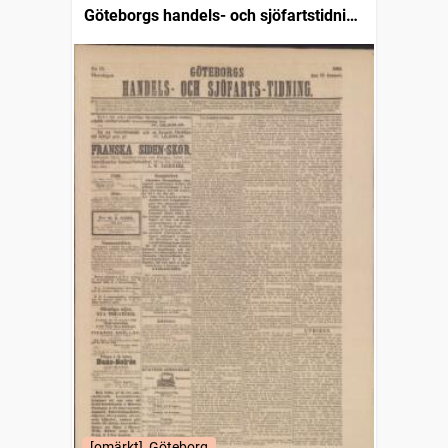
Göteborgs handels- och sjöfartstidning
(1832)
[omärkt], Göteborg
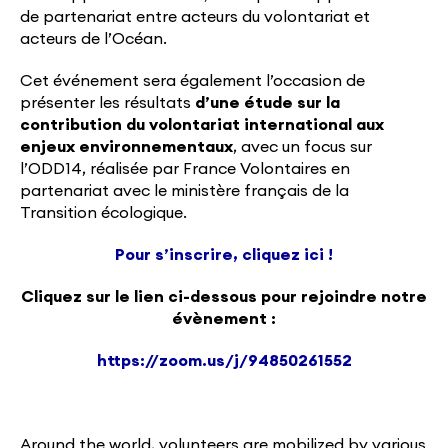
de partenariat entre acteurs du volontariat et
acteurs de l’Océan.
Cet événement sera également l’occasion de
présenter les résultats
d’une étude sur la
contribution du volontariat international aux
enjeux environnementaux
, avec un focus sur
l’ODD14, réalisée par France Volontaires en
partenariat avec le ministère français de la
Transition écologique.
Pour s’inscrire, cliquez ici !
Cliquez sur le lien ci-dessous pour rejoindre notre
évènement :
https://zoom.us/j/94850261552
Around the world, volunteers are mobilized by various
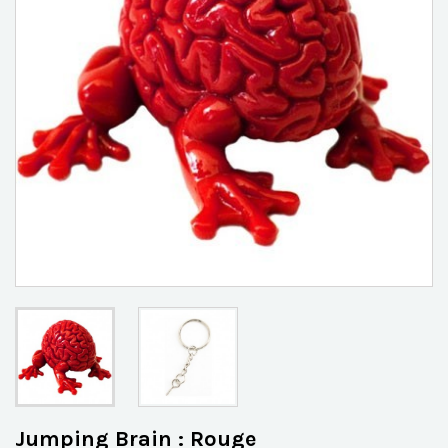
Jumping Brain : Rouge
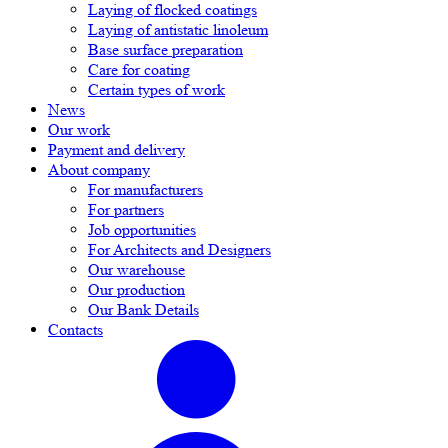
Laying of flocked coatings
Laying of antistatic linoleum
Base surface preparation
Care for coating
Certain types of work
News
Our work
Payment and delivery
About company
For manufacturers
For partners
Job opportunities
For Architects and Designers
Our warehouse
Our production
Our Bank Details
Contacts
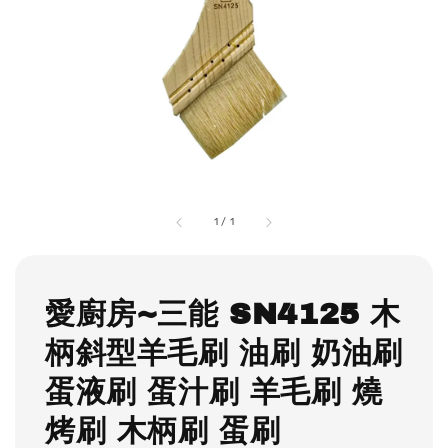
1
/
1
愛廚房~三能 SN4125 木
柄斜型羊毛刷 油刷 奶油刷
蛋液刷 蛋汁刷 羊毛刷 燒
烤刷 木柄刷 蛋刷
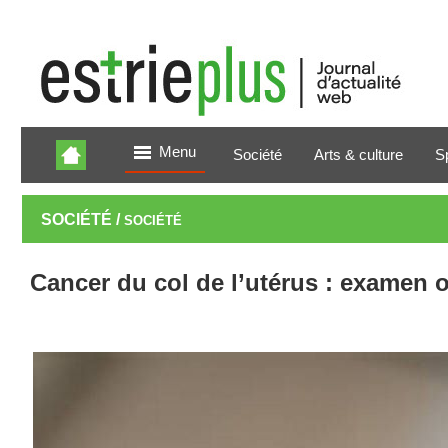
Menu
Société
Arts & culture
S
SOCIÉTÉ /
SOCIÉTÉ
Cancer du col de l’utérus : examen o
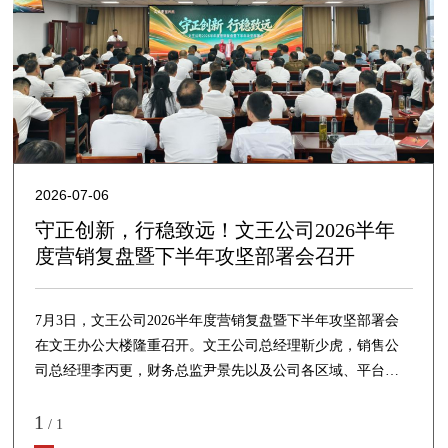
2026-07-06
守正创新，行稳致远！文王公司2026半年
度营销复盘暨下半年攻坚部署会召开
7月3日，文王公司2026半年度营销复盘暨下半年攻坚部署会
在文王办公大楼隆重召开。文王公司总经理靳少虎，销售公
司总经理李丙更，财务总监尹景先以及公司各区域、平台负
责人及核心经销商代表齐聚现场，共同参会。总经办主任马
1
宗学主持大会，拉开大会帷幕。
/
1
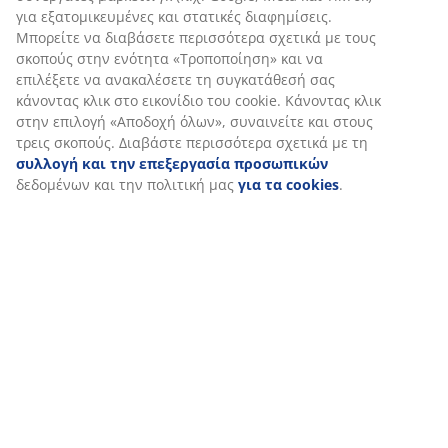
Εξατομικεύουμε την εμπειρία σας
Στη JYSK χρησιμοποιούμε cookies και αναγνωριστικά κινητών
τηλεφώνων για να εξασφαλίσουμε μια καλή εμπειρία κατά την
επίσκεψη στον ιστότοπό μας. Τα cookies συλλέγουν πληροφορί
σχετικά με εσάς για την εξασφάλιση λειτουργικότητας, στατισ
στοιχείων και σχετικού μάρκετινγκ υλικού.
Όταν αποδέχεστε τα διαφημιστικά cookies, θα μοιραστούμε τα
δεδομένα περιήγησής σας με συνεργάτες μάρκετινγκ (π.χ. Googl
Meta και TikTok) για εξατομικευμένες και στατικές διαφημίσεις.
Μπορείτε να διαβάσετε περισσότερα σχετικά με τους σκοπούς 
ενότητα «Τροποποίηση» και να επιλέξετε να ανακαλέσετε τη
συγκατάθεσή σας κάνοντας κλικ στο εικονίδιο του cookie. Κάνο
κλικ στην επιλογή «Αποδοχή όλων», συναινείτε και στους τρεις
σκοπούς. Διαβάστε περισσότερα σχετικά με τη
συλλογή και τη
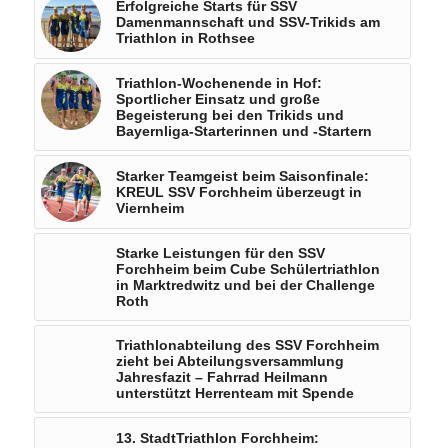
Erfolgreiche Starts für SSV
Damenmannschaft und SSV-Trikids am
Triathlon in Rothsee
Triathlon-Wochenende in Hof:
Sportlicher Einsatz und große
Begeisterung bei den Trikids und
Bayernliga-Starterinnen und -Startern
Starker Teamgeist beim Saisonfinale:
KREUL SSV Forchheim überzeugt in
Viernheim
Starke Leistungen für den SSV
Forchheim beim Cube Schülertriathlon
in Marktredwitz und bei der Challenge
Roth
Triathlonabteilung des SSV Forchheim
zieht bei Abteilungsversammlung
Jahresfazit – Fahrrad Heilmann
unterstützt Herrenteam mit Spende
13. StadtTriathlon Forchheim:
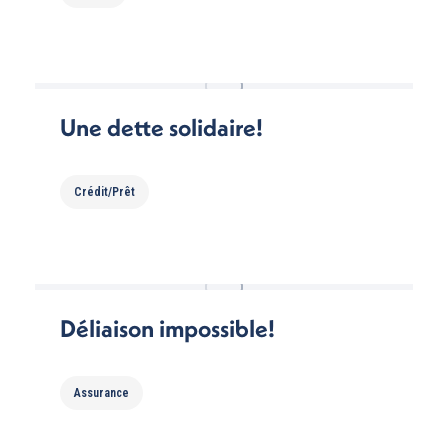
Une dette solidaire!
Crédit/Prêt
Déliaison impossible!
Assurance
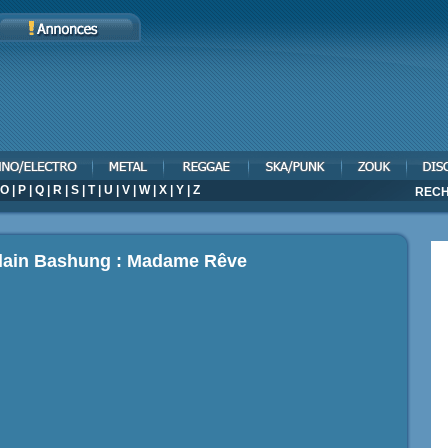
O
|
P
|
Q
|
R
|
S
|
T
|
U
|
V
|
W
|
X
|
Y
|
Z
RECH
Alain Bashung : Madame Rêve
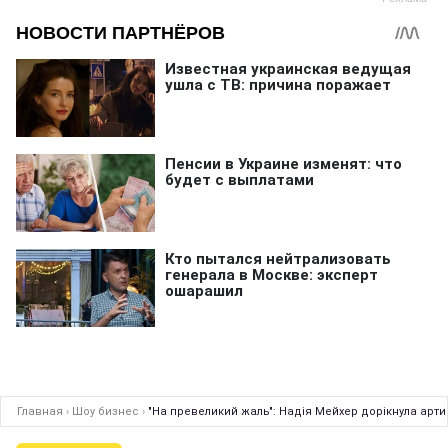
Главная
›
Шоу бизнес
›
"На превеликий жаль": Надія Мейхер дорікнула арти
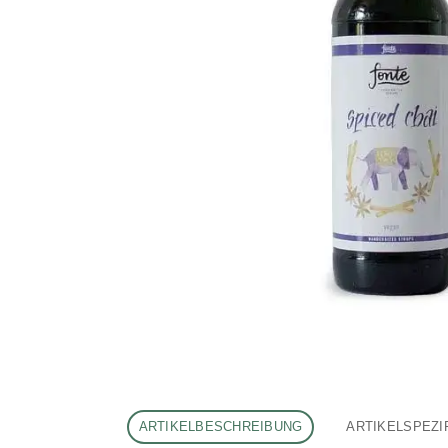
ARTIKELBESCHREIBUNG
ARTIKELSPEZI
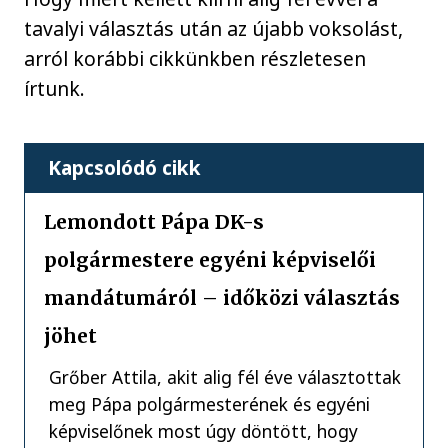
tavalyi választás után az újabb voksolást,
arról korábbi cikkünkben részletesen
írtunk.
Kapcsolódó cikk
Lemondott Pápa DK-s
polgármestere egyéni képviselői
mandátumáról – időközi választás
jöhet
Grőber Attila, akit alig fél éve választottak
meg Pápa polgármesterének és egyéni
képviselőnek most úgy döntött, hogy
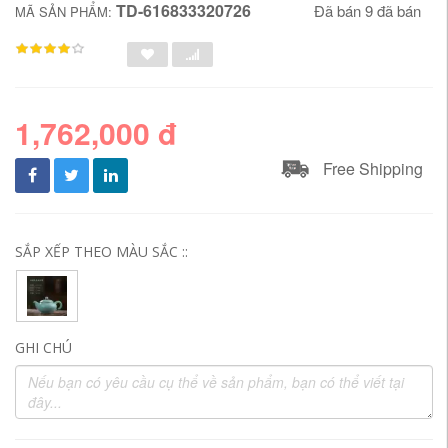
TD-616833320726
Đã bán 9 đã bán
MÃ SẢN PHẨM:
1,762,000 đ
Free Shipping
SẮP XẾP THEO MÀU SẮC ::
GHI CHÚ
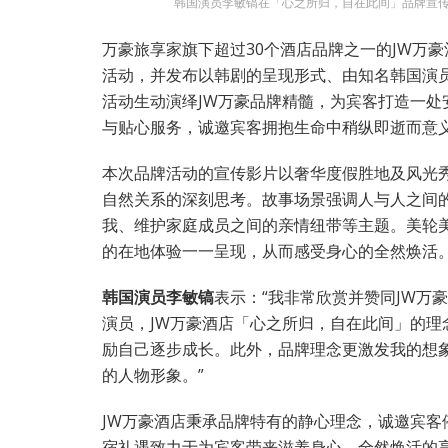
韩国演员李敏镐在「心之所归，自在此间」品牌宣传
万豪旅享家旗下超过30个酒店品牌之一的JW万
活动，并发布以韩剧的呈现形式、由知名韩国演
活动生动演绎JW万豪品牌精髓，为宾客打造一
与贴心服务，诚邀宾客拥抱生命中稍纵即逝而意
本次品牌活动的宣传影片以奢华度假胜地及风光
自然关系的深刻思考。故事场景强调人与人之间
我、维护家庭成员之间的亲情纽带等主题。美轮
的在地体验一一呈现，从而感受身心的全然焕活
韩国演员李敏镐
表示：“我非常欣赏并赞同JW万
演员，JW万豪酒店「心之所归，自在此间」的
励自己逐步成长。此外，品牌理念更激发我的想
的人物形象。”
JW万豪酒店秉承品牌特有的静心理念，诚邀宾
宿礼遇致力于为宾客带来滋养身心、全然焕活的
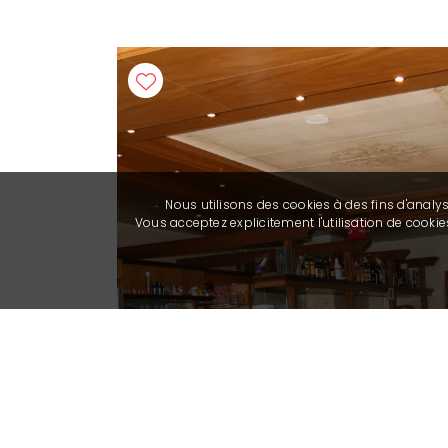
Nous utilisons des cookies à des fins d'analy
Vous acceptez explicitement l'utilisation de cook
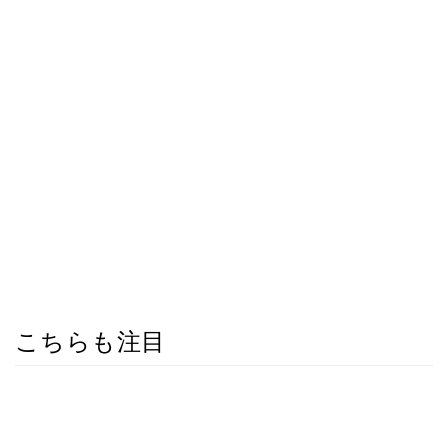
こちらも注目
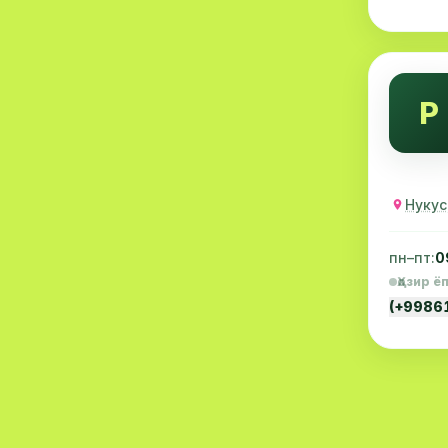
Проктология
8
Пулмонология
8
Флебология
8
Р
Радиология
8
Анестезиология
7
Нукус
Наркология
7
пн–пт:
0
МССТ
7
Ҳозир ё
Иммунология
6
(+9986
Онкология
6
Пластик жарроҳлик
6
Психиатрия
6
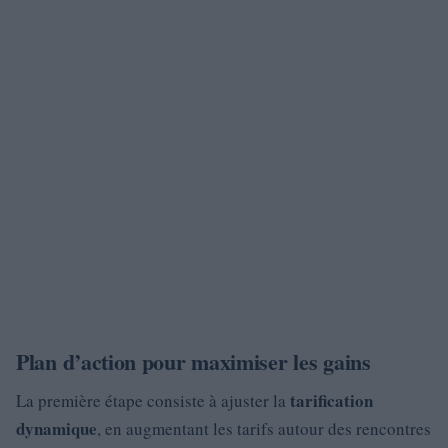
Plan d’action pour maximiser les gains
tarification
La première étape consiste à ajuster la
dynamique
, en augmentant les tarifs autour des rencontres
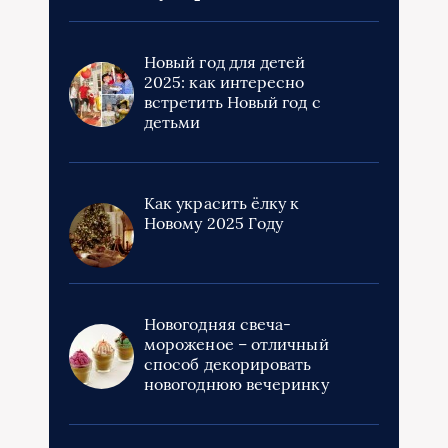
Новый год для детей
2025: как интересно
встретить Новый год с
детьми
Как украсить ёлку к
Новому 2025 Году
Новогодняя свеча-
мороженое – отличный
способ декорировать
новогоднюю вечеринку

──────

## ASSIGNMENT
Every entry above needs to be retyped exactly; drop the pictures.

## EXPECTED ANSWER
Göteborgs handels- och sjöfartstidning
(1832)
[omärkt], Göteborg
de partenariat entre acteurs du volontariat et
acteurs de l’Océan.
Cet événement sera également l’occasion de
présenter les résultats
d’une étude sur la
contribution du volontariat international aux
enjeux environnementaux
, avec un focus sur
l’ODD14, réalisée par France Volontaires en
partenariat avec le ministère français de la
Transition écologique.
Pour s’inscrire, cliquez ici !
Cliquez sur le lien ci-dessous pour rejoindre notre
évènement :
https://zoom.us/j/94850261552
Around the world, volunteers are mobilized by various
Jumping Brain : Rouge
Laying of flocked coatings
Laying of antistatic linoleum
Base surface preparation
Care for coating
Certain types of work
News
Our work
Payment and delivery
About company
For manufacturers
For partners
Job opportunities
For Architects and Designers
Our warehouse
Our production
Our Bank Details
Contacts
1
/
1
愛廚房~三能 SN4125 木
柄斜型羊毛刷 油刷 奶油刷
蛋液刷 蛋汁刷 羊毛刷 燒
烤刷 木柄刷 蛋刷
Menu
Société
Arts & culture
S
SOCIÉTÉ /
SOCIÉTÉ
Cancer du col de l’utérus : examen o
2026-07-06
守正创新，行稳致远！文王公司2026半年
度营销复盘暨下半年攻坚部署会召开
7月3日，文王公司2026半年度营销复盘暨下半年攻坚部署会
在文王办公大楼隆重召开。文王公司总经理靳少虎，销售公
司总经理李丙更，财务总监尹景先以及公司各区域、平台负
责人及核心经销商代表齐聚现场，共同参会。总经办主任马
1
宗学主持大会，拉开大会帷幕。
/
1
Εξατομικεύουμε την εμπειρία σας
Στη JYSK χρησιμοποιούμε cookies και αναγνωριστικά κινητών
τηλεφώνων για να εξασφαλίσουμε μια καλή εμπειρία κατά την
επίσκεψη στον ιστότοπό μας. Τα cookies συλλέγουν πληροφορί
σχετικά με εσάς για την εξασφάλιση λειτουργικότητας, στατισ
στοιχείων και σχετικού μάρκετινγκ υλικού.
Όταν αποδέχεστε τα διαφημιστικά cookies, θα μοιραστούμε τα
δεδομένα περιήγησής σας με συνεργάτες μάρκετινγκ (π.χ. Googl
Meta και TikTok) για εξατομικευμένες και στατικές διαφημίσεις.
Μπορείτε να διαβάσετε περισσότερα σχετικά με τους σκοπούς 
ενότητα «Τροποποίηση» και να επιλέξετε να ανακαλέσετε τη
συγκατάθεσή σας κάνοντας κλικ στο εικονίδιο του cookie. Κάνο
κλικ στην επιλογή «Αποδοχή όλων», συναινείτε και στους τρεις
σκοπούς. Διαβάστε περισσότερα σχετικά με τη
συλλογή και τη
Erfolgreiche Starts für SSV
Damenmannschaft und SSV-Trikids am
Triathlon in Rothsee
Triathlon-Wochenende in Hof:
Sportlicher Einsatz und große
Begeisterung bei den Trikids und
Bayernliga-Starterinnen und -Startern
Starker Teamgeist beim Saisonfinale:
KREUL SSV Forchheim überzeugt in
Viernheim
Starke Leistungen für den SSV
Forchheim beim Cube Schülertriathlon
in Marktredwitz und bei der Challenge
Roth
Triathlonabteilung des SSV Forchheim
zieht bei Abteilungsversammlung
Jahresfazit – Fahrrad Heilmann
unterstützt Herrenteam mit Spende
13. StadtTriathlon Forchheim:
Une dette solidaire!
Crédit/Prêt
Déliaison impossible!
Assurance
O
|
P
|
Q
|
R
|
S
|
T
|
U
|
V
|
W
|
X
|
Y
|
Z
RECH
Alain Bashung : Madame Rêve
Главная
›
Шоу бизнес
›
"На превеликий жаль": Надія Мейхер дорікнула арти
ARTIKELBESCHREIBUNG
ARTIKELSPEZI
tavalyi választás után az újabb voksolást,
arról korábbi cikkünkben részletesen
írtunk.
Kapcsolódó cikk
Lemondott Pápa DK-s
polgármestere egyéni képviselői
mandátumáról – időközi választás
jöhet
Grőber Attila, akit alig fél éve választottak
meg Pápa polgármesterének és egyéni
képviselőnek most úgy döntött, hogy
TD-616833320726
Đã bán 9 đã bán
MÃ SẢN PHẨM:
1,762,000 đ
Free Shipping
SẮP XẾP THEO MÀU SẮC ::
GHI CHÚ
韩国演员李敏镐在「心之所归，自在此间」品牌宣传
万豪旅享家旗下超过30个酒店品牌之一的JW万
活动，并发布以韩剧的呈现形式、由知名韩国演
活动生动演绎JW万豪品牌精髓，为宾客打造一
与贴心服务，诚邀宾客拥抱生命中稍纵即逝而意
本次品牌活动的宣传影片以奢华度假胜地及风光
自然关系的深刻思考。故事场景强调人与人之间
我、维护家庭成员之间的亲情纽带等主题。美轮
的在地体验一一呈现，从而感受身心的全然焕活
韩国演员李敏镐
表示：“我非常欣赏并赞同JW万
演员，JW万豪酒店「心之所归，自在此间」的
励自己逐步成长。此外，品牌理念更激发我的想
的人物形象。”
JW万豪酒店秉承品牌特有的静心理念，诚邀宾
宿礼遇致力于为宾客带来滋养身心、全然焕活的
Nous utilisons des cookies à des fins d'analy
Vous acceptez explicitement l'utilisation de cook
こちらも注目
Проктология
8
Пулмонология
8
Флебология
8
Р
Радиология
8
Анестезиология
7
Нукус
Наркология
7
пн–пт:
0
МССТ
7
Ҳозир ё
Иммунология
6
(+9986
Онкология
6
Пластик жарроҳлик
6
Психиатрия
6
Plan d’action pour maximiser les gains
tarification
La première étape consiste à ajuster la
dynamique
, en augmentant les tarifs autour des rencontres
Новый год для детей
2025: как интересно
встретить Новый год с
детьми
Как украсить ёлку к
Новому 2025 Году
Новогодняя свеча-
мороженое – отличный
способ декорировать
новогоднюю вечеринку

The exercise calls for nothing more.